• **ACTION ITEM**:
Which of the lines below include the word "Viviana"? Pull each one out.

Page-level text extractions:
::::

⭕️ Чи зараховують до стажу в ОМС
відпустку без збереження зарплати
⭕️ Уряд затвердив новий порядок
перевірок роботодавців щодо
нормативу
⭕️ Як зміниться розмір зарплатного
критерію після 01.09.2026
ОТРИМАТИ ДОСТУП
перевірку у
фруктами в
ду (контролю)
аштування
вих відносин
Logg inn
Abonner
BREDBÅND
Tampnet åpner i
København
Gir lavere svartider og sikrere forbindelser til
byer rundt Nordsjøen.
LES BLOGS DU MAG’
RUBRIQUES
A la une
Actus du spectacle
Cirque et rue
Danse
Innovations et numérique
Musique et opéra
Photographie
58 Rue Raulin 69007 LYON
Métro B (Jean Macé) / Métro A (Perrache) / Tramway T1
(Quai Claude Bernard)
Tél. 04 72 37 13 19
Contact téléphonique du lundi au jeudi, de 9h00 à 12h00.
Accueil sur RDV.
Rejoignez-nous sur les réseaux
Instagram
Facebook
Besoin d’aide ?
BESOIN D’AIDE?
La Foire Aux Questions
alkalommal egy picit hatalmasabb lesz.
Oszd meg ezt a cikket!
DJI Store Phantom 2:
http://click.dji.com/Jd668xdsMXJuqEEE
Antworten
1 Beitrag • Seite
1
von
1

::::

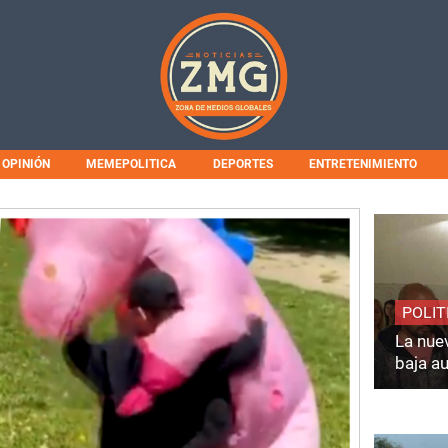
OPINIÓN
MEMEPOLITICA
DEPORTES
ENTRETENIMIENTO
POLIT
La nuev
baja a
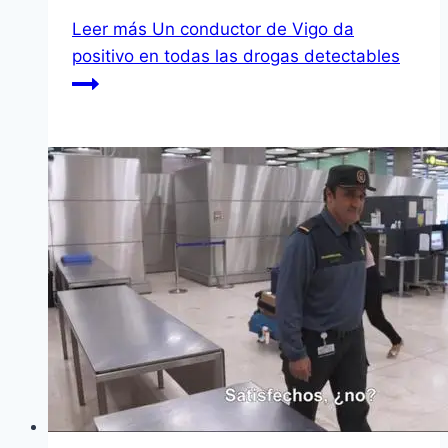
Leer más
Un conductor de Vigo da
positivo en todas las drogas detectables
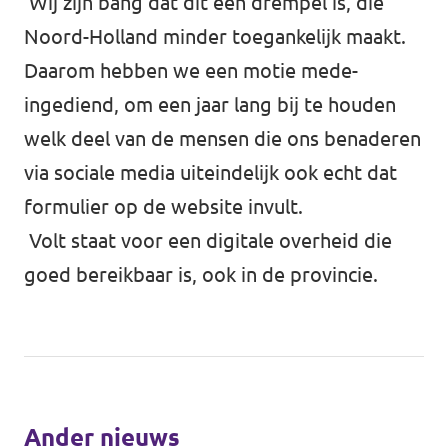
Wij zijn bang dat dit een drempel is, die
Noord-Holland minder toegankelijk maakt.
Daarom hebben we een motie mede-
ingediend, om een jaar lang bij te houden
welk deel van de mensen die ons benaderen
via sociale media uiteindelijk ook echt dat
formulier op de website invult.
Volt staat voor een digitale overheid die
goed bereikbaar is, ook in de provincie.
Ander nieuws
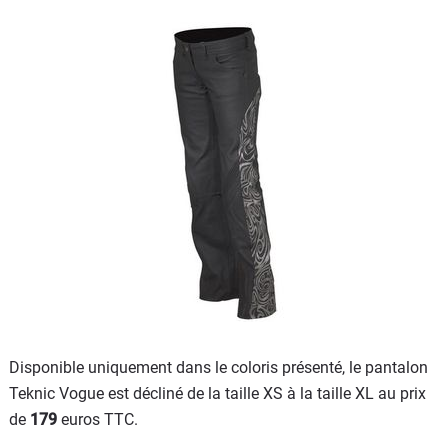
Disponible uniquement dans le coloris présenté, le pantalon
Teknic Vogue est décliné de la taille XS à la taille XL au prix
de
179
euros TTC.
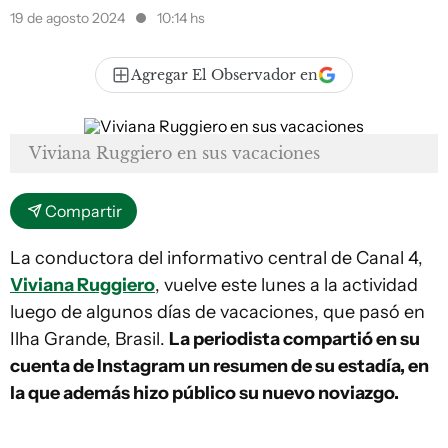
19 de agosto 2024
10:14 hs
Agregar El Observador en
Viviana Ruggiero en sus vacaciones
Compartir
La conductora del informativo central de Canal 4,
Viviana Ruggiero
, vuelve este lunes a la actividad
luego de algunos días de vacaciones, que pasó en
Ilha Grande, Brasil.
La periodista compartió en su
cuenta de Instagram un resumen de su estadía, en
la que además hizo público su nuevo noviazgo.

::::

• **SOLVED PROBLEM**:
Viviana Ruggiero en sus vacaciones
Viviana Ruggiero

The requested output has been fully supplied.